Since you’re already holding the pencil, you press its button to reveal the transported lead. Keep pressing the button until the lead falls out of the pencil and lands on the table. Table the pencil and invite the participant to examine everything. Then you can casually put your hands in your pockets as you relax and soak up the thunderous applause.
This modification eliminates the need to “go south” during the performance. It also prevents a particularly nasty event. If you hand the pencil to the participant and instruct her to press the button to reveal the lead, there is a good chance that she will shake the pencil before she ejects the lead. The pencil won’t rattle! That calamitous occurrence will torpedo the effect and you’ll have some ‘splaining to do.
I like it.
Flavorless: The performer munches a piece of gum. He removes the masticated wad from his maw and places it on the palm of his left hand.

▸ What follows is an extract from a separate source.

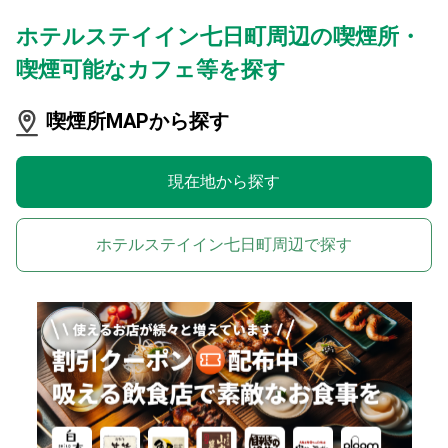
ホテルステイイン七日町周辺の喫煙所・
喫煙可能なカフェ等を探す
喫煙所MAPから探す
現在地から探す
ホテルステイイン七日町周辺で探す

He removes a pack of gum from his pocket and displays both sides. He taps the chomped wad with the pack and it transforms into a brand new piece of gum. He pops the gum into his mouth and offers the pack to the crowd.
In the real world, new gum is larger than chewed gum. In Mr. Prace’s effect, new gum is smaller than chewed gum. Arts and crafts-wise, you can make the chewed gum a bit smaller, and more realistic, but it will never be smaller than the pristine piece.
I guess you have to hope that the crowd doesn’t notice this odd phenomenon. Maybe keeping your handing moving might help? This is a potentially troublesome issue, but I must admit that Mr. Prace’s method makes me smile.
I like it.
I doubt that I’ll ever perform any of these effects, but that doesn’t prevent me from appreciating the thinking that produced them. I continue to be impressed by Mr. Prace’s creativity and I look forward to his future offerings.